Por añadidura, en caso de crisis real, del estilo de la que muestra The War  Game, la situación podría precipitarse en cuestión de días, imposibilitando completar las evacuaciones, la preparación de reservas de alimentos y medicamentos o la construcción de refugios en las casas. Para empeorar la situación, la cercanía de los misiles de medio alcance ruso sólo dejaría dos minutos para buscar refugio, una vez dada la alarma, mientras que la potencia de las cabezas nucleares -hablamos de megatones, cuando Hiroshima y Nagasaki no pasaban de 20kilotones-, crearía áreas de destrucción de decenas de kilómetros.

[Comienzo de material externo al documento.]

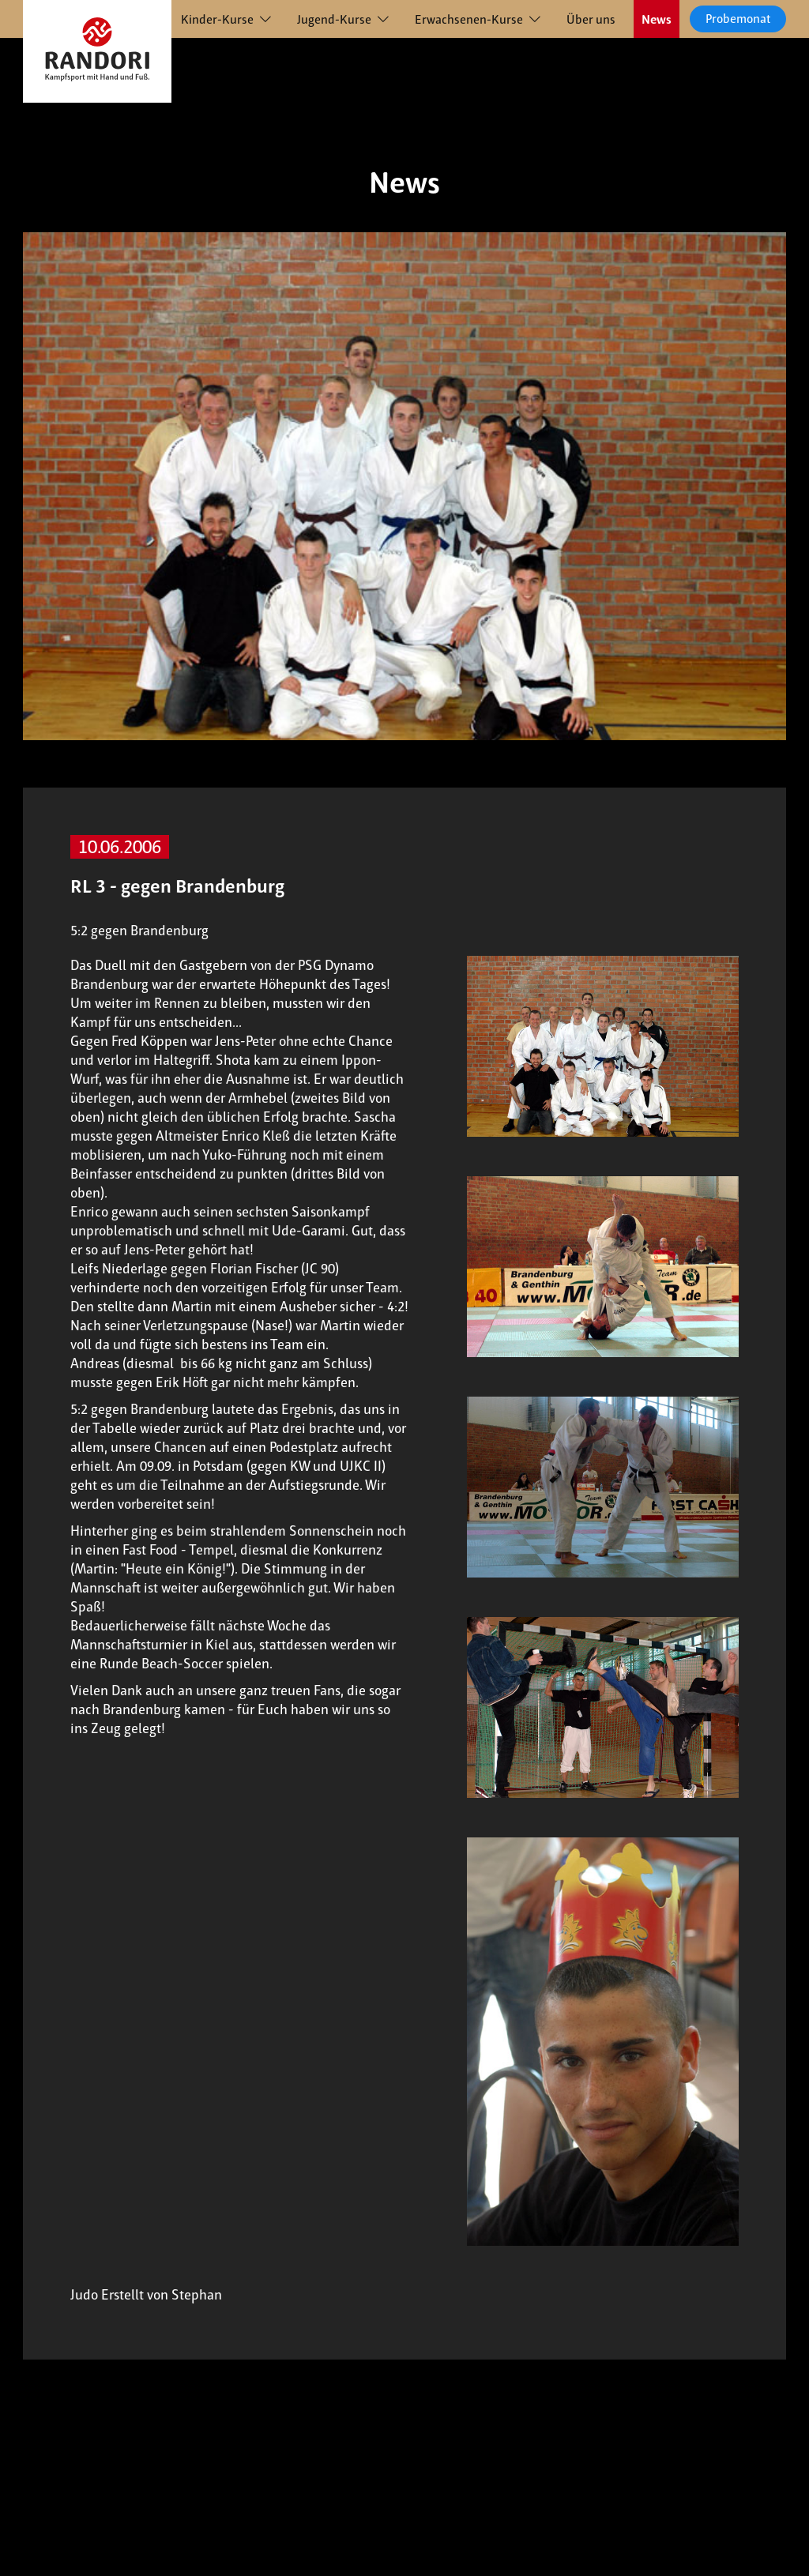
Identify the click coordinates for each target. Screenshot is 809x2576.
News (657, 19)
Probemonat (738, 18)
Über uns (590, 19)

Los planes de contingencia, se nos señala, sería inútiles, cuando no contraproducentes, así que no es de extrañar la irritación del gobierno contra Watkins y el documental. Sin embargo, esa conclusión era irrefutable, de manera que los propios gobiernos fueron abandonando los planes de protección civil a los largo de los sesenta. No tenía sentido enterrar dinero en refugios nucleares, evacuar a la población a zonas menos peligrosas, cuando nada garantizaba su efectividad. Porque, como también se señala en The War Game, las explosiones nucleares sobre núcleos urbanos crearían lo que se conoce como Tormentas de Fuego -Feuerstorm, como las bautizaron los alemanes en 1943, tras el bombardeo de Hamburgo-. Los pocos supervivientes a la onda térmica y la expansiva, morirían calcinados en su refugios o ahogados por los gases producto de la combustión.

Lo peor, no obstante, aún estaría por llegar. Siguiendo con su autopsia, Watkins muestra como los servicios de emergencia, diezmados por los ataques, tendrían que atender a millones de heridos, la mayoría con heridas gravísimas. Se pondría en marcha una política de clasificación, para ahorrar recursos, en las que los incurables, incluso los más graves, serían abandonados a su suerte, cuando no rematados por las fuerzas de orden. Por otra parte, el espectáculo inconcebible de una matanza masiva, de la perdida de seres queridos y de la destrucción irreversible de su modo de vida, causaría daños psicologícos gravísimos a la población, provocando que muchos cayeran en un estado de estupor irreversible.

¿Aún más? Los recursos alimentarios habrían quedado mermados en una proporción altísima, tanto por destrucción directa, como por contaminación radioactiva. Lo poco que aún estuviese a salvo sería racionado de forma estricta, reservando una alimentación decente sólo para las fuerzas del orden y los colaboradores de las autoridades. Los disturbios, los asaltos a los almacenes de alimentos, las muertes entre ambos bandos, policías, soldados y civiles armados, estarían a la orden del día, sin que ninguno reparase en crueldades.

Y así acaba el documental, con un país asolado, sumido en la violencia, sometido -suponemos- a un estricto régimen militar. Con una población hambrienta, diezmada, desesperada. Sin esperanzas de resurgir, mucho menos de volver al bienestar pasado.